Extracted page text data:
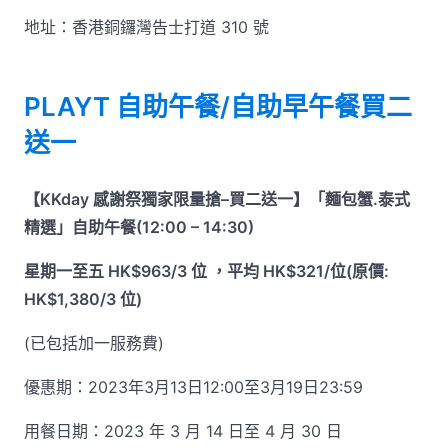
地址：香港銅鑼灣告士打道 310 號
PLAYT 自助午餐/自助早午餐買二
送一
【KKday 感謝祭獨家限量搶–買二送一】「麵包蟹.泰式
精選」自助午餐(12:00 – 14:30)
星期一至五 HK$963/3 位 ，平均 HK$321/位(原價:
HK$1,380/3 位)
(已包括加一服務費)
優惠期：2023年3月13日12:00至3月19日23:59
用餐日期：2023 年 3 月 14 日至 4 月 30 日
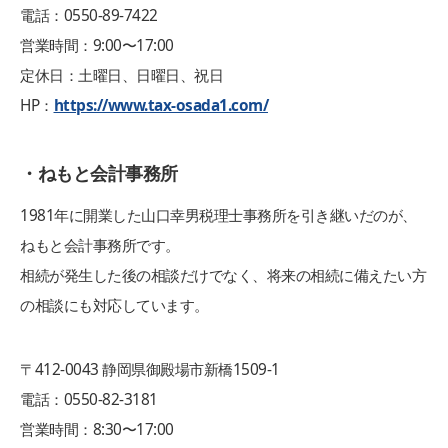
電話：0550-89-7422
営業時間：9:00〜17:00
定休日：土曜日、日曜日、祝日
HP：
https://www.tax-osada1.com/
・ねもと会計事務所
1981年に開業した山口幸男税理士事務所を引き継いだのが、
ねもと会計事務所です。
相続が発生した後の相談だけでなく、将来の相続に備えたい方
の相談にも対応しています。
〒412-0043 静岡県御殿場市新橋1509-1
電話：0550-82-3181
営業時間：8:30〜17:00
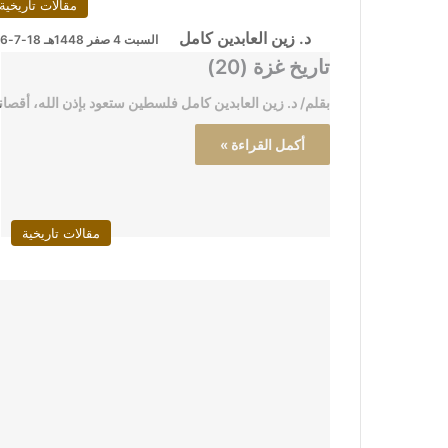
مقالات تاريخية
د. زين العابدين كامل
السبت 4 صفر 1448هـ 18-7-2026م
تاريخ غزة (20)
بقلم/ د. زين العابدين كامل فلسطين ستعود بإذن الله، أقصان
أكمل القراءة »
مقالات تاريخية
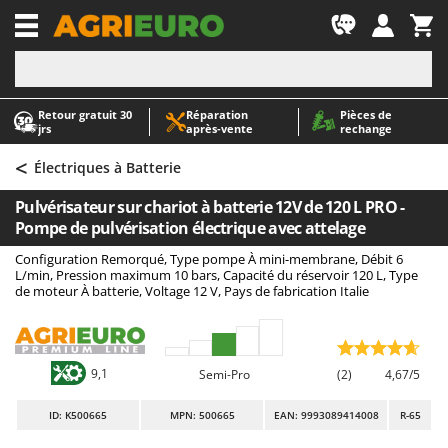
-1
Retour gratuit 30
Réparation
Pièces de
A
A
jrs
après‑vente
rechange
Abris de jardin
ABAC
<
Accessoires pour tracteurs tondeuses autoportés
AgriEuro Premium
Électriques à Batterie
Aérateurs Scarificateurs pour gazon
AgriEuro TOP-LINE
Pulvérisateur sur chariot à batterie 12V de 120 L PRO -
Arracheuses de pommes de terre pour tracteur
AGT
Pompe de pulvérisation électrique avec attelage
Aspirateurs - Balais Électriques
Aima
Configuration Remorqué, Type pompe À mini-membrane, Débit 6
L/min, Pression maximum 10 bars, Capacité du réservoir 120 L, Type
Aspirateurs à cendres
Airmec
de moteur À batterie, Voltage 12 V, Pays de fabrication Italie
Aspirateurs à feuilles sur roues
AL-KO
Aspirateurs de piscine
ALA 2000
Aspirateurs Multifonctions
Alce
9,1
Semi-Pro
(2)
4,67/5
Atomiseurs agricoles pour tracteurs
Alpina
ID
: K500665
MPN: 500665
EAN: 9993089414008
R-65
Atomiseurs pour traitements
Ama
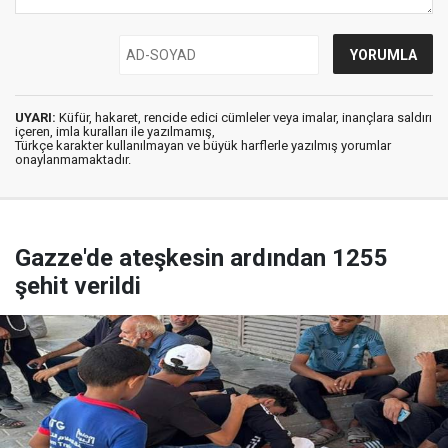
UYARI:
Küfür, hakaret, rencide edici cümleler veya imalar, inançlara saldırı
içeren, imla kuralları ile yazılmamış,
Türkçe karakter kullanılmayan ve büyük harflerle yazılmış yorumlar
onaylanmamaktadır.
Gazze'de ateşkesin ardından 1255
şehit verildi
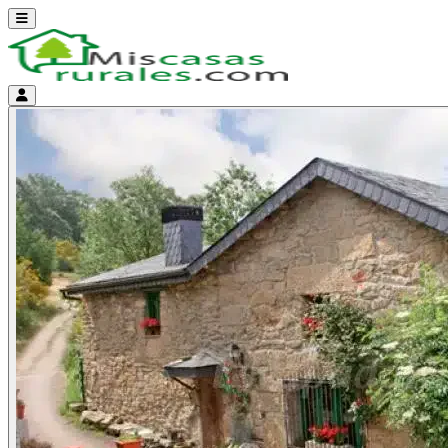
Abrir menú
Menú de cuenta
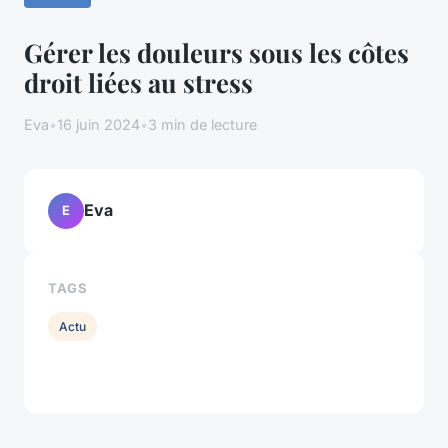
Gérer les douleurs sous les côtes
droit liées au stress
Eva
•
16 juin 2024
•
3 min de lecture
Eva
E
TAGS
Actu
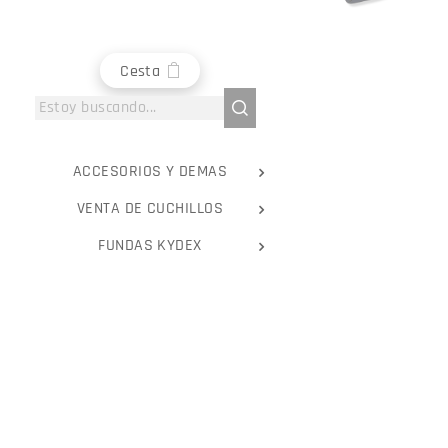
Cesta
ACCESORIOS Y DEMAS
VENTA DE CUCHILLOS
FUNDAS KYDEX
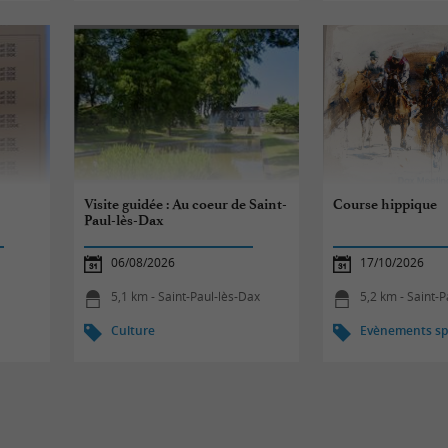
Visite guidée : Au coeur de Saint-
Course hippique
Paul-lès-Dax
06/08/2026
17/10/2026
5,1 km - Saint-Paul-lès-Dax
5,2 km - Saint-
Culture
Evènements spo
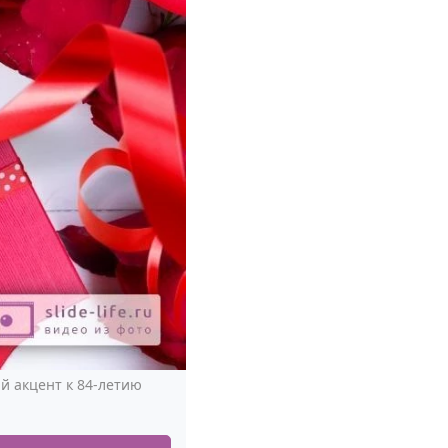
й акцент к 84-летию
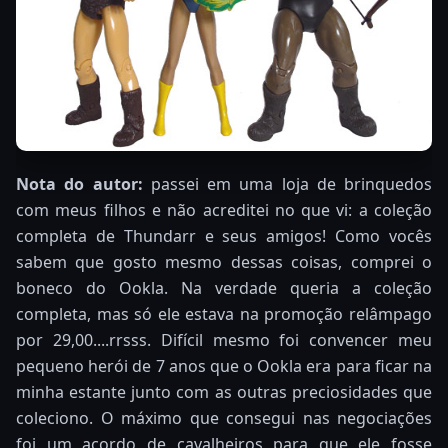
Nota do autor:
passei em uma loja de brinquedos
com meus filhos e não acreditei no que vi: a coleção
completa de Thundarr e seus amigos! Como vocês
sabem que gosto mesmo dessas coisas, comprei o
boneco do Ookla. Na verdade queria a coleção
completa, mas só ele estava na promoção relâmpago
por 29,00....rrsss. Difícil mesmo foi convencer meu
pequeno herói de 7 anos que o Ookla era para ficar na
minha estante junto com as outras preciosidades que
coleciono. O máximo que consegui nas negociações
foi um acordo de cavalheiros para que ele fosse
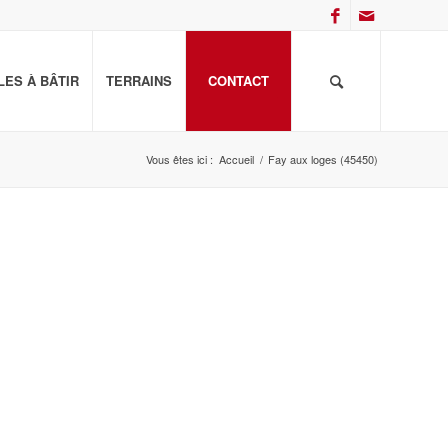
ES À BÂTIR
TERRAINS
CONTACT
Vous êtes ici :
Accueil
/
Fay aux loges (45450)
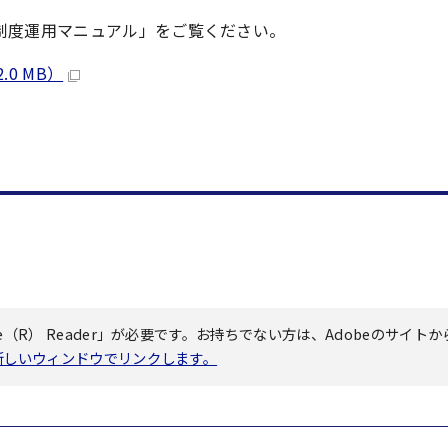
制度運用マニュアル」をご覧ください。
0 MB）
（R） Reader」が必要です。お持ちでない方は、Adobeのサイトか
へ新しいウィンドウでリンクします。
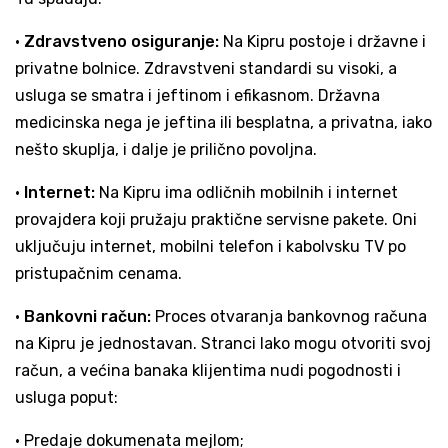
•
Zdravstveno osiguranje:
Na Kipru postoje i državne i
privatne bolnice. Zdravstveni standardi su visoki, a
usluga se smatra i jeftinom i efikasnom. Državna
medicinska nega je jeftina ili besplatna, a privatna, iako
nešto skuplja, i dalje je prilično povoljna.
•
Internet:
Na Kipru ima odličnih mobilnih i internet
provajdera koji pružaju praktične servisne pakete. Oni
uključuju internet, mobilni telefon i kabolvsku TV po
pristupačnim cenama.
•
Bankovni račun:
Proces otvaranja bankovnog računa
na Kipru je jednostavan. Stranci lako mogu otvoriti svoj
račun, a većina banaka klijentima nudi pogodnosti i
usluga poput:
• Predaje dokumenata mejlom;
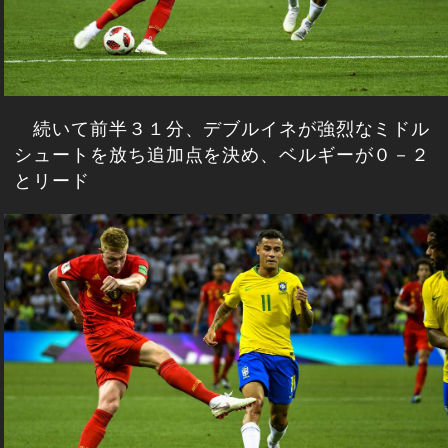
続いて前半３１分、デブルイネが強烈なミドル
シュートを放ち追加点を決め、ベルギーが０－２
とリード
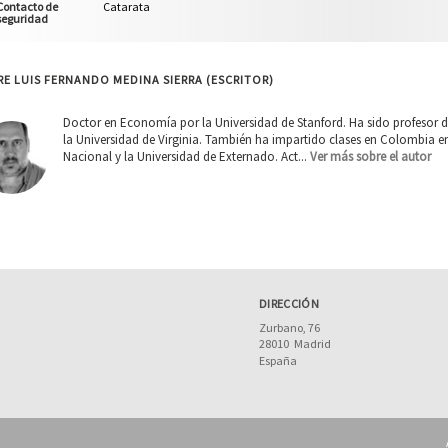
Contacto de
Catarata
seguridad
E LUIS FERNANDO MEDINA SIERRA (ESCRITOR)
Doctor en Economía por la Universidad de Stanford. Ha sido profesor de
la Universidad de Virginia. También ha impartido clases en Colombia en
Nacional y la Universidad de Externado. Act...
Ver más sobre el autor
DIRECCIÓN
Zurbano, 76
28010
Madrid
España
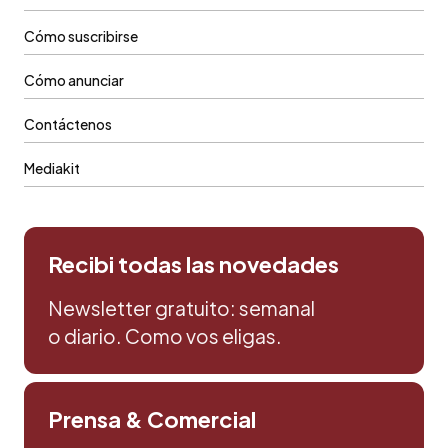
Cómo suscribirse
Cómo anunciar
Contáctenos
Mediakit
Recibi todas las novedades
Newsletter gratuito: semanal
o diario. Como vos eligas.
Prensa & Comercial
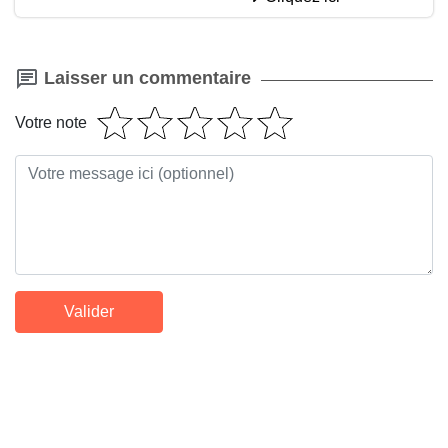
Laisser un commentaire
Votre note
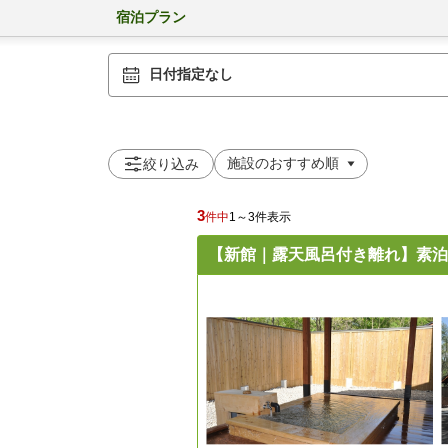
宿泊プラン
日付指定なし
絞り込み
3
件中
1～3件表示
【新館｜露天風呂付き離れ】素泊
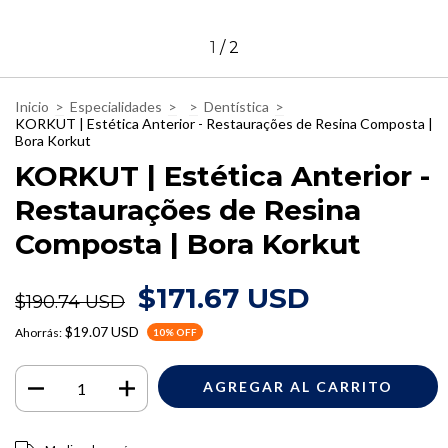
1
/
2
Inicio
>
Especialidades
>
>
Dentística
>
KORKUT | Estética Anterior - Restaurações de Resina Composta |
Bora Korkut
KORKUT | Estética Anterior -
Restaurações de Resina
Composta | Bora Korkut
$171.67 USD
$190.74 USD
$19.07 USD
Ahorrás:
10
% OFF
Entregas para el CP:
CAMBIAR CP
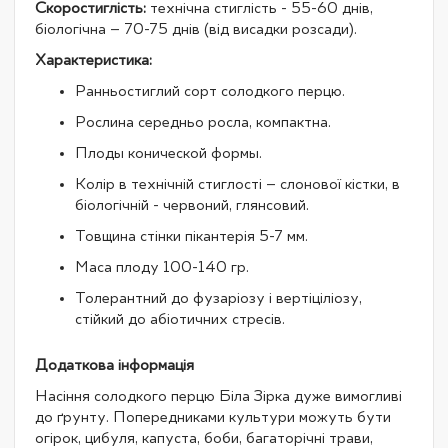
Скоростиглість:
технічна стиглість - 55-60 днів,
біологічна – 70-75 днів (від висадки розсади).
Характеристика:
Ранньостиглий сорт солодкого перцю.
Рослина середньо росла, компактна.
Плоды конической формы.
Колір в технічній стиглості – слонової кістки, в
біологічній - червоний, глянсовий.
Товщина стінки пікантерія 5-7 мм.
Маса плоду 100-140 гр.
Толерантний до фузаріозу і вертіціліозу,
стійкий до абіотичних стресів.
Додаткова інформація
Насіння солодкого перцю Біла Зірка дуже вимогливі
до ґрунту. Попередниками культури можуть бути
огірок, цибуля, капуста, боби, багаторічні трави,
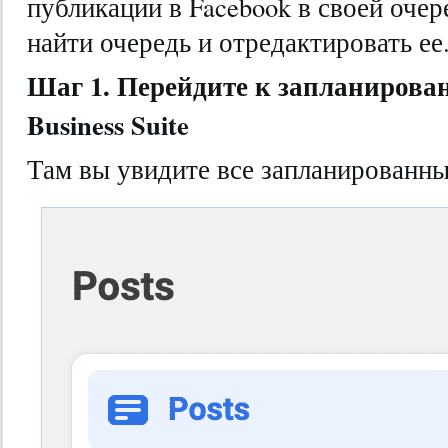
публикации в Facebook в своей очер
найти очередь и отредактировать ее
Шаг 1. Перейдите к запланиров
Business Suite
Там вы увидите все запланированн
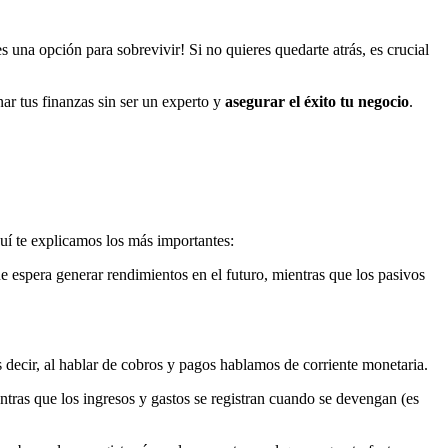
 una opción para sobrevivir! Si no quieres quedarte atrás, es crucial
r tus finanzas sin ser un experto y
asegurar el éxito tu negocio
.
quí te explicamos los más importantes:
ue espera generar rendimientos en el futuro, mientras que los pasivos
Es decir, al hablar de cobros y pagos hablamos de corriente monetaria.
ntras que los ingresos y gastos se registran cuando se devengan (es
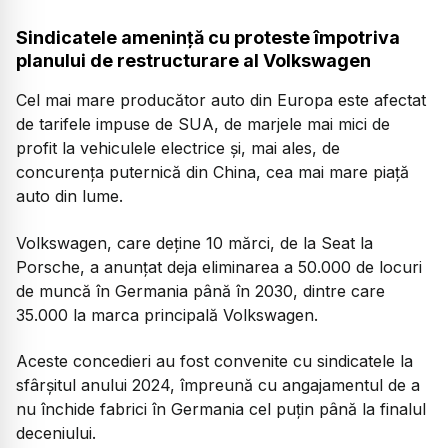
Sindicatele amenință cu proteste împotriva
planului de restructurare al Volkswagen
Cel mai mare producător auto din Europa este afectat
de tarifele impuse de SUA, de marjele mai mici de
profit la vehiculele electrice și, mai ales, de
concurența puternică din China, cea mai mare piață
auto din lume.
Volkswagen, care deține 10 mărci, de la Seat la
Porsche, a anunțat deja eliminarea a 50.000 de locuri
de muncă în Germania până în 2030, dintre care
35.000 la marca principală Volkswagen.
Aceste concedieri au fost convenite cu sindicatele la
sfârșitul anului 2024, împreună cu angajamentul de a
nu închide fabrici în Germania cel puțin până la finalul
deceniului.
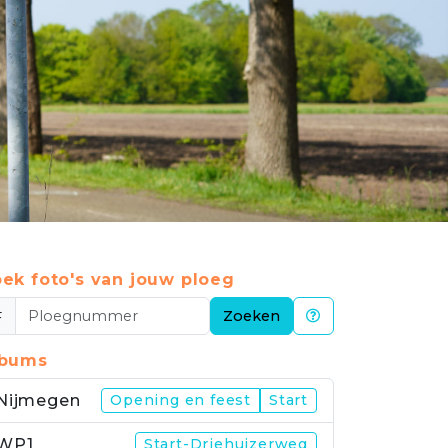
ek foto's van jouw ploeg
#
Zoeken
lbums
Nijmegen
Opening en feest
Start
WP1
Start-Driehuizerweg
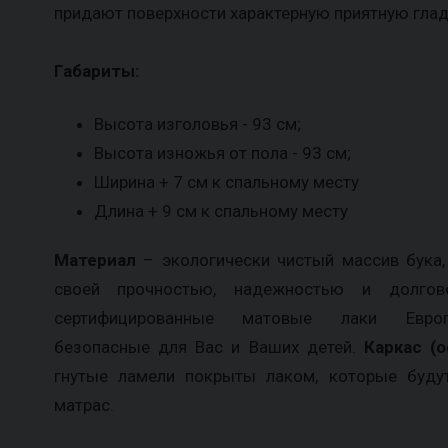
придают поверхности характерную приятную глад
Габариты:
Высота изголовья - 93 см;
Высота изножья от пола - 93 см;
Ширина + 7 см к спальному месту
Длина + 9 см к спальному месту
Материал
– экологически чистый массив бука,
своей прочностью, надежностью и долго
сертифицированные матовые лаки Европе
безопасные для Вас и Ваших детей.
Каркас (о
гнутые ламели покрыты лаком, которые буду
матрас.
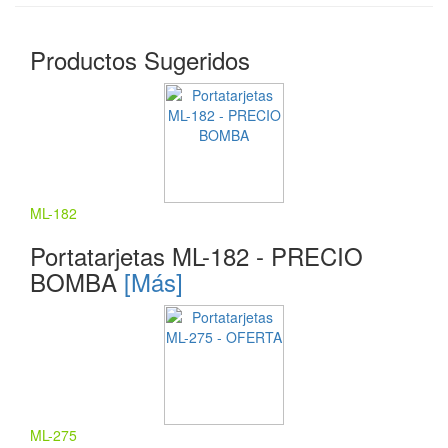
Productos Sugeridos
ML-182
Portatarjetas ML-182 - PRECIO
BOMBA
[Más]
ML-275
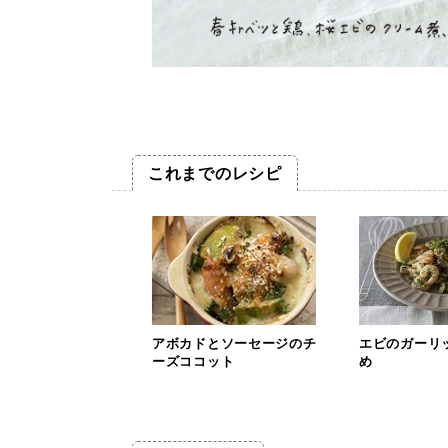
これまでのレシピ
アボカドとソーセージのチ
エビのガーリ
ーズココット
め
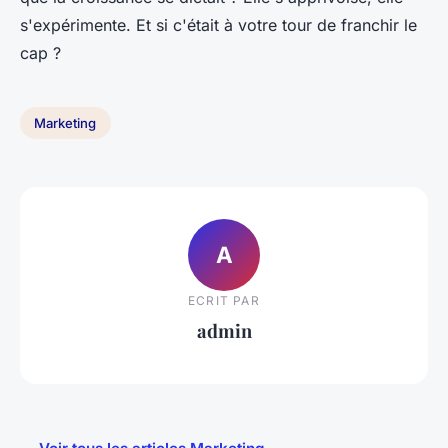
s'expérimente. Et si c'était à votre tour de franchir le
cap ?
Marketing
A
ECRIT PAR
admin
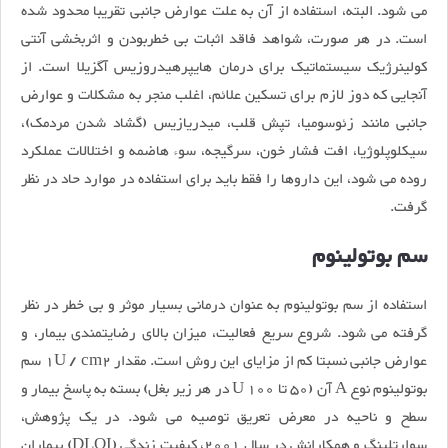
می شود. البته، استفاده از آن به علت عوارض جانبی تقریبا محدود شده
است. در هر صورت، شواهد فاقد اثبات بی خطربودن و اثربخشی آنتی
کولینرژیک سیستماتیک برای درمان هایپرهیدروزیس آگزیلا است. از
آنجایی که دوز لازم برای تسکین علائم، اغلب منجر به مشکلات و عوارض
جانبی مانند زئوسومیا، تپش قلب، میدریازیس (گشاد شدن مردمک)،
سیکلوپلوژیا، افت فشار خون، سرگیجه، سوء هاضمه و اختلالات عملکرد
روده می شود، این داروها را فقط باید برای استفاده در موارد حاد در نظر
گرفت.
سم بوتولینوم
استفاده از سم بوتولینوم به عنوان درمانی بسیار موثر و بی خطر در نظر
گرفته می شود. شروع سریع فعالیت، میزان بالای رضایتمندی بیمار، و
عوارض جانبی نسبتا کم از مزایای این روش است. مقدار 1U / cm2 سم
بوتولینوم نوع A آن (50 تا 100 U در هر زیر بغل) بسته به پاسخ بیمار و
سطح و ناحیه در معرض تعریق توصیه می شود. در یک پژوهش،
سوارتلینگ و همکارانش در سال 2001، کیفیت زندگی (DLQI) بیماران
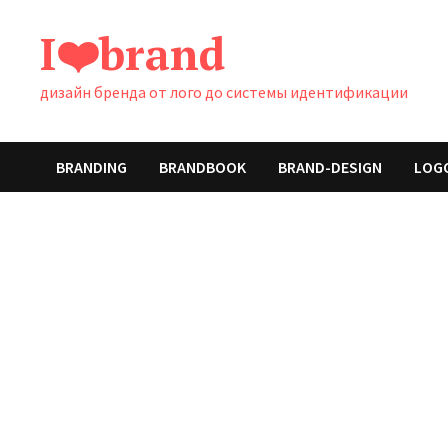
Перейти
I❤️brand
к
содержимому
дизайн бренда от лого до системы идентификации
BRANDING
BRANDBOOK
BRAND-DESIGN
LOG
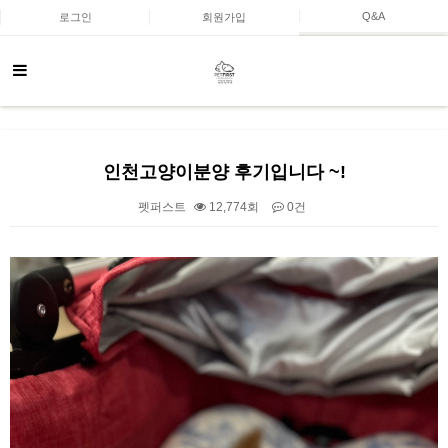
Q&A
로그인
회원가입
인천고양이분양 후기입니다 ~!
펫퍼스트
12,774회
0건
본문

What to work on |
When you reach the line with "o diario. Como vos eligas." in the records above, start writing out each line exactly, and stop after the line with "Насіння солодкого перцю". Pictures stay out.

Exercise answer |
o diario. Como vos eligas.
Prensa & Comercial
Laisser un commentaire
Votre note
宿泊プラン
日付指定なし
絞り込み
3
件中
1～3件表示
【新館｜露天風呂付き離れ】素泊
1
/
2
Inicio
>
Especialidades
>
>
Dentística
>
KORKUT | Estética Anterior - Restaurações de Resina Composta |
Bora Korkut
KORKUT | Estética Anterior -
Restaurações de Resina
Composta | Bora Korkut
$171.67 USD
$190.74 USD
$19.07 USD
Ahorrás:
10
% OFF
Entregas para el CP:
CAMBIAR CP
Скоростиглість:
технічна стиглість - 55-60 днів,
біологічна – 70-75 днів (від висадки розсади).
Характеристика:
Ранньостиглий сорт солодкого перцю.
Рослина середньо росла, компактна.
Плоды конической формы.
Колір в технічній стиглості – слонової кістки, в
біологічній - червоний, глянсовий.
Товщина стінки пікантерія 5-7 мм.
Маса плоду 100-140 гр.
Толерантний до фузаріозу і вертіціліозу,
стійкий до абіотичних стресів.
Додаткова інформація
Насіння солодкого перцю Біла Зірка дуже вимогливі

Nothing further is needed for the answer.